I’ve always been the sort of person who has a very small circle of friends. I am an only child who grew up in a remote rural area. If I had friends in walking distance, it was always only 2 or 3 people. Often my friends were the people who were in the same year of school as me. I’ve never been a sports person or a group person. I love to read and everyone always encourages me to do book clubs but I hate them. How to take the perfect introvert hobby and make it people-ly. Ugh. By the end of high school, most of my friends were a year older. My last year of high school was very lonely because all of my close friends already graduated.

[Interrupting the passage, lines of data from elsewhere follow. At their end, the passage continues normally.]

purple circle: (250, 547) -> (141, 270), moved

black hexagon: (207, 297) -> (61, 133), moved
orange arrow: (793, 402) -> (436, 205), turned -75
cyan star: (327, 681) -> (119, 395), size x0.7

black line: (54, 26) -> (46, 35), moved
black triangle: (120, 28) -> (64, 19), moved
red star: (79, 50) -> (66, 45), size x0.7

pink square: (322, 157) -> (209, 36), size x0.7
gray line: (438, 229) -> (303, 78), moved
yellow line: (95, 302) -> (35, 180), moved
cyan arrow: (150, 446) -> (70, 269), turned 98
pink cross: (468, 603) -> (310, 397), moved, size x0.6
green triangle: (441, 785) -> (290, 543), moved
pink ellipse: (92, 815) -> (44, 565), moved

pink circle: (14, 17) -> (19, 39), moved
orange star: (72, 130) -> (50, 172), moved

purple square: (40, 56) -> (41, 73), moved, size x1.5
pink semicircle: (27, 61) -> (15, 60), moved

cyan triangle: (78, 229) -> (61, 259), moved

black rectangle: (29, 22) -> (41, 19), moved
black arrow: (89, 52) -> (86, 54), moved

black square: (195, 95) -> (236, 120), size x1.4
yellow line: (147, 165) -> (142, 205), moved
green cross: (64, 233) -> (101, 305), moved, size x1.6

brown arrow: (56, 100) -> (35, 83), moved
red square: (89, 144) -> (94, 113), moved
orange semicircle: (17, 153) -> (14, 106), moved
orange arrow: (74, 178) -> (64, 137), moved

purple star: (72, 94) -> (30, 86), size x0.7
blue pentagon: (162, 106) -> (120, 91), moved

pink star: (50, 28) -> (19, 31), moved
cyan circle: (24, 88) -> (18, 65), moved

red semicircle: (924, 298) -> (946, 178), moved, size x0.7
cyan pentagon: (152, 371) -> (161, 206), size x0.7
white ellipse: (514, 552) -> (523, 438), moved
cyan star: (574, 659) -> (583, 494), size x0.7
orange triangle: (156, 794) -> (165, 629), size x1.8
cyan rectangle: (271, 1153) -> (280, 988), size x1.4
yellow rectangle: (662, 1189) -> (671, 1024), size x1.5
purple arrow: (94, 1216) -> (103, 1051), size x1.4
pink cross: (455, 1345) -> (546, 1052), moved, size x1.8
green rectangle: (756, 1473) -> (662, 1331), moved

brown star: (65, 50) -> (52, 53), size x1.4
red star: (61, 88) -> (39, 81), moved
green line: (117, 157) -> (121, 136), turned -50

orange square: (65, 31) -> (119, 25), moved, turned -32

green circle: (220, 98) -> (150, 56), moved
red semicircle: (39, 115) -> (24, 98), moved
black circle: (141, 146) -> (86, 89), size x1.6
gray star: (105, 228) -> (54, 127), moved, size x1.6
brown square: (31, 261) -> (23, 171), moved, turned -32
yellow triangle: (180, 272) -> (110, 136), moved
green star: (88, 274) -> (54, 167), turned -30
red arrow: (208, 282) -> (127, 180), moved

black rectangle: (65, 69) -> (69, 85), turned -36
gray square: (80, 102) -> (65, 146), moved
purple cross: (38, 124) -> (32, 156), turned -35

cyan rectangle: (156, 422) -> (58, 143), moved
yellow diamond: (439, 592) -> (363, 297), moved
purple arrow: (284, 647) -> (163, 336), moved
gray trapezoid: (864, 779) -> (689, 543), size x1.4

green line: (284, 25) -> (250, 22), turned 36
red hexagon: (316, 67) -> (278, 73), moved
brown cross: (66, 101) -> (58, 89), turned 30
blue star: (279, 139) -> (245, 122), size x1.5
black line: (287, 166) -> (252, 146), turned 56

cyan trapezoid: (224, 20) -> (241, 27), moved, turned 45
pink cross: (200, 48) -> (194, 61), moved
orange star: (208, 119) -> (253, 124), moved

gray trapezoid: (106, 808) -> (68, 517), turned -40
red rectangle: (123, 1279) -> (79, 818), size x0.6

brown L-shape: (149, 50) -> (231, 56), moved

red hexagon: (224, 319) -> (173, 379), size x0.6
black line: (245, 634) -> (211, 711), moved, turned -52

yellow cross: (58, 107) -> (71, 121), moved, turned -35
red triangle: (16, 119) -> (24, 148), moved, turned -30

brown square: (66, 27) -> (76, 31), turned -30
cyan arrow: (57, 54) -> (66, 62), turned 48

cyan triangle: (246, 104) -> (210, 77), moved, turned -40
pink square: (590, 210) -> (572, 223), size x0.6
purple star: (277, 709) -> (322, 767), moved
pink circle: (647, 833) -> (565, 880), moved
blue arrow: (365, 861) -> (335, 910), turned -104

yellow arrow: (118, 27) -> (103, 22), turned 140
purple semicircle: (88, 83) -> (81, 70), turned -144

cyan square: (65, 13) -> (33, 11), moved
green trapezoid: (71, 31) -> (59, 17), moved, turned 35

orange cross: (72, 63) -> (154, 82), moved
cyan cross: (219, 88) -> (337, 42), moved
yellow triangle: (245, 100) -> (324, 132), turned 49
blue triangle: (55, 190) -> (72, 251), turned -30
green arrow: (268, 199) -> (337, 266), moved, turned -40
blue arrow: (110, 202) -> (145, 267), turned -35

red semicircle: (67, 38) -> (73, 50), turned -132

My friends in university were in the same year and lived in the same residence as me.
So what do you notice?
Proximity and life stage.
I met my husband at physiotherapy when I was 23. We were the only two young people in the group. Everyone else was at least 20 years older.
At work I had lots of great coworkers and acquaintances but because I worked in Toronto and lived in Keswick, it was rare for me to develop close friendships. The commute impacted the proximity. Toronto people don’t like to commute to Keswick just to hang out. There isn’t much to do here except eat, walk and swim.
I had my first kid at 32 and my second at 34. Parenting and working full time with a 3-4 hour commute was exhausting. Your friends become the neighbours and other parents you meet at school events, soccer games and birthday parties. They are saved in your phone as “Katelynne’s mom.”
Your kids’ social life becomes more important than your own.
I wouldn’t say I had a best friend at work until 2010. She was 12 years younger than me. She was brilliant, incredibly friendly and funny. She also had studied math and history in university and her grandmother happened to live in Keswick. She’s one of the only people I ever worked with who visited my house and came camping with me. We used to analyze company strategy at lunch. We had a similar mindset. It was fun.
Or friendship started to change once she had kids. I noticed she preferred being around people who had kids the same age as hers. The difference in life stage became a bigger deal.
It made it easier to leave, which I finally did in 2019.
We don’t talk anymore.
Even though I’ve lived in my area for my whole life, it’s rare I find someone who matches my energy and future focused, status quo challenging mindset.
You have to have all three. Proximity (or a willingness to travel), life stage and mindset. Or at least I do.
So when you think about loneliness and friends at work, think about these factors. It’s not that you can’t make friends. There’s nothing wrong with you. It’s that the conditions aren’t right. One of the three factors is missing. Also, take the pressure off yourself by eliminating the word “best.”